Below is a block of entries, which should be copied verbatim apart from the pictures.

§ **THE DATA**:
BEGIN

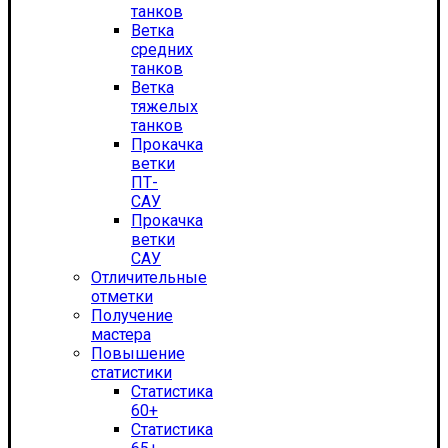
танков
Ветка
средних
танков
Ветка
тяжелых
танков
Прокачка
ветки
ПТ-
САУ
Прокачка
ветки
САУ
Отличительные
отметки
Получение
мастера
Повышение
статистики
Статистика
60+
Статистика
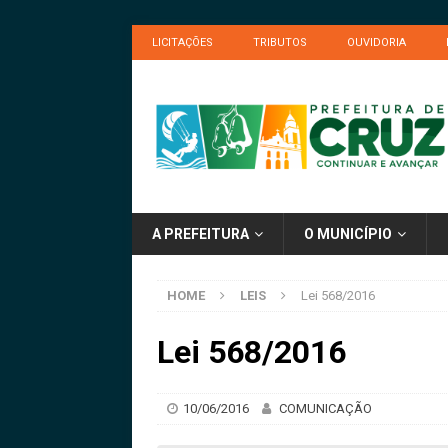
LICITAÇÕES
TRIBUTOS
OUVIDORIA
A PREFEITURA
O MUNICÍPIO
HOME
LEIS
Lei 568/2016
Lei 568/2016
10/06/2016
COMUNICAÇÃO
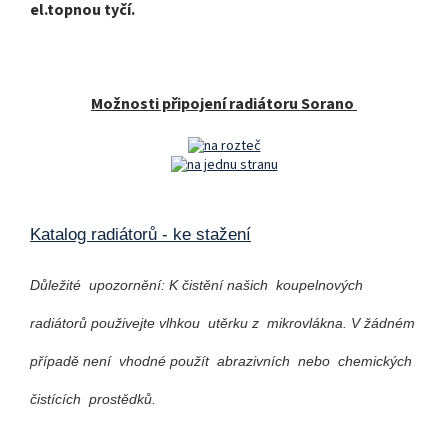
el.topnou tyčí.
Možnosti připojení radiátoru Sorano
Katalog radiátorů - ke stažení
Důležité upozornění: K čistění našich koupelnových
radiátorů použivejte vlhkou utěrku z mikrovlákna. V žádném
případě není vhodné použít abrazivních nebo chemických
čistících prostědků.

END

§ **YOUR SOLUTION**:
танков
Ветка
средних
танков
Ветка
тяжелых
танков
Прокачка
ветки
ПТ-
САУ
Прокачка
ветки
САУ
Отличительные
отметки
Получение
мастера
Повышение
статистики
Статистика
60+
Статистика
LICITAÇÕES
TRIBUTOS
OUVIDORIA
A PREFEITURA
O MUNICÍPIO
HOME
LEIS
Lei 568/2016
Lei 568/2016
10/06/2016
COMUNICAÇÃO
el.topnou tyčí.
Možnosti připojení radiátoru Sorano
Katalog radiátorů - ke stažení
Důležité upozornění: K čistění našich koupelnových
radiátorů použivejte vlhkou utěrku z mikrovlákna. V žádném
případě není vhodné použít abrazivních nebo chemických
čistících prostědků.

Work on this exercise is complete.